For instance, a gardener with a small plot of land at the rear of their property might be restricted in terms of what they can and can’t grow; while someone living in the countryside with a larger garden will have less restrictions but they would share a passion for potted plants over bedded plants. At the same time, two other gardeners might have the same amount of land but one has chosen to pave or gravel theirs while the other has maintained a beautifully mown lawn with bedded plants around the borders and a beautiful log cabin from Garden Buildings Direct in one corner to entertain guests. The key here is, while all are different, one is not better than the other and each will have their own range of results determined by what they plant and, most importantly, when.
Knowing the best times to plant certain seeds and even established plants is the key to successful gardening whether you’re a fan of grow-your-own vegetables or bedded plants. One method that many use to get this right is a moon calendar which works out – according to various meteorological and climatic conditions – when it is the best time of year to plant and should, in theory at least, provide you with the best yield. Of course this is all built on trial and error over many years but will always have some skeptics saying that it can just be affected by mild winters or a specific kind of soil with exactly the right nutrients. However, millions of gardeners swear by it and it has proven results.
Some say that there isn’t a great deal of difference between planting in June and July for example, when the conditions are relatively similar, yet others will tell you that a matter of weeks can make a great difference in terms of what you harvest when you planted the seeds in April or May. There will always be experiments and arguments about whether or not planting by the moon works or not, so let’s explain a little about it so you can give it a go yourself if you haven’t already.
I need to clear up is that it doesn’t mean you plant the seeds at night. This doesn’t make much difference at all other than it’s a little chillier! The term actually relates to the location of the moon in front of the 12 constellations of the zodiac which – as any astrologist or person with a keen interest in the signs of the zodiac will tell you – are related to the four elements (air, fire, earth and water); and fans of moon calendars are advised to plant seeds that grow below ground during the earth stages such as Taurus or Capricorn.
Many will tell you that the whole thing is nonsense and that there is proof that also argues that there are no changes depending on whether something is planted at the right stage of the moon calendar; but that’s what is great about gardening – there’s no right or wrong way.

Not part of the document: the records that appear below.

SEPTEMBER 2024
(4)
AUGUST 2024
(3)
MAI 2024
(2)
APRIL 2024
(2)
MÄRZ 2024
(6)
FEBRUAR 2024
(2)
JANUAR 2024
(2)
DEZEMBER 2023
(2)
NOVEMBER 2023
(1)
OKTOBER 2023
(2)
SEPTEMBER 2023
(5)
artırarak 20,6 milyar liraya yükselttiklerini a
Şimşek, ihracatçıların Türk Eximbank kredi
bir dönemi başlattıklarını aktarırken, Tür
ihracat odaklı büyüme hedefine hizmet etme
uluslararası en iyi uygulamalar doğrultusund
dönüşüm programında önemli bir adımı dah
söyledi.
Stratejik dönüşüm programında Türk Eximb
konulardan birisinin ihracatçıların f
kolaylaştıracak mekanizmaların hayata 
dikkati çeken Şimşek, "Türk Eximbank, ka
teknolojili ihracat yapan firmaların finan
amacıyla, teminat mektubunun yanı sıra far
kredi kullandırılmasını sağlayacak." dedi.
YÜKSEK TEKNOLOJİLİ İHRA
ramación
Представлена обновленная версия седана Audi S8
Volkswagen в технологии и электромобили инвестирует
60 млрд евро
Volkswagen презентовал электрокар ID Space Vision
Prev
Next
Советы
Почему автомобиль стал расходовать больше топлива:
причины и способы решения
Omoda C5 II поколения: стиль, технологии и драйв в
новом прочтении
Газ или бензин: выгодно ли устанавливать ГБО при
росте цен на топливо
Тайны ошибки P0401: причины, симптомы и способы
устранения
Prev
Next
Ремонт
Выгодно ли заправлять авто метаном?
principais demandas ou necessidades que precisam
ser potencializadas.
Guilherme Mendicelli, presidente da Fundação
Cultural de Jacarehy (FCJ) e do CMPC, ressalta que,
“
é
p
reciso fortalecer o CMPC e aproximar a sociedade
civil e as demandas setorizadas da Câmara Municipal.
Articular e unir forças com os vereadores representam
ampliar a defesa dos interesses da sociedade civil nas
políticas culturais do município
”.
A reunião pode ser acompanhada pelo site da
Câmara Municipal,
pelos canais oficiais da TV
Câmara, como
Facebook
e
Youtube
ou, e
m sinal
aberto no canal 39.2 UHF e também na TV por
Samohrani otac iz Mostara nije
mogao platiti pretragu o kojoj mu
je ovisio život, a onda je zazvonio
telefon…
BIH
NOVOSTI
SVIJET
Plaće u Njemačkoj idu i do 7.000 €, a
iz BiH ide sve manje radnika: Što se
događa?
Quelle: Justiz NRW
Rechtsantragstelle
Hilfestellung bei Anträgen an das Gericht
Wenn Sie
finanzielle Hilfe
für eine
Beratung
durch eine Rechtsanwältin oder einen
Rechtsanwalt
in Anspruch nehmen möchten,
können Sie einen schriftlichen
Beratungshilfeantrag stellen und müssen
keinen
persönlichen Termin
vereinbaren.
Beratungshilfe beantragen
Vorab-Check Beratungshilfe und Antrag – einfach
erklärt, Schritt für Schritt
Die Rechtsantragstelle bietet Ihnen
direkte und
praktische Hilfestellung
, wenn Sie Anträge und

Yes, there will be times when you harvest a particularly poor yield and there will be times when you have a highly productive harvest. If the two are done at exactly the same time a year apart you will never have the same results, it’s just nature. Yet many believe in it and have taken it to their hearts, planting certain seeds during certain times of the moon calendar and they’re happy with their produce so why change it? Skeptics only exist to prove some people wrong or because they don’t believe in the methods, yet if someone has proven that there are successes, it can’t be wrong. One of the most important things to remember about gardening is that trial and error is key and unless you try, you never learn.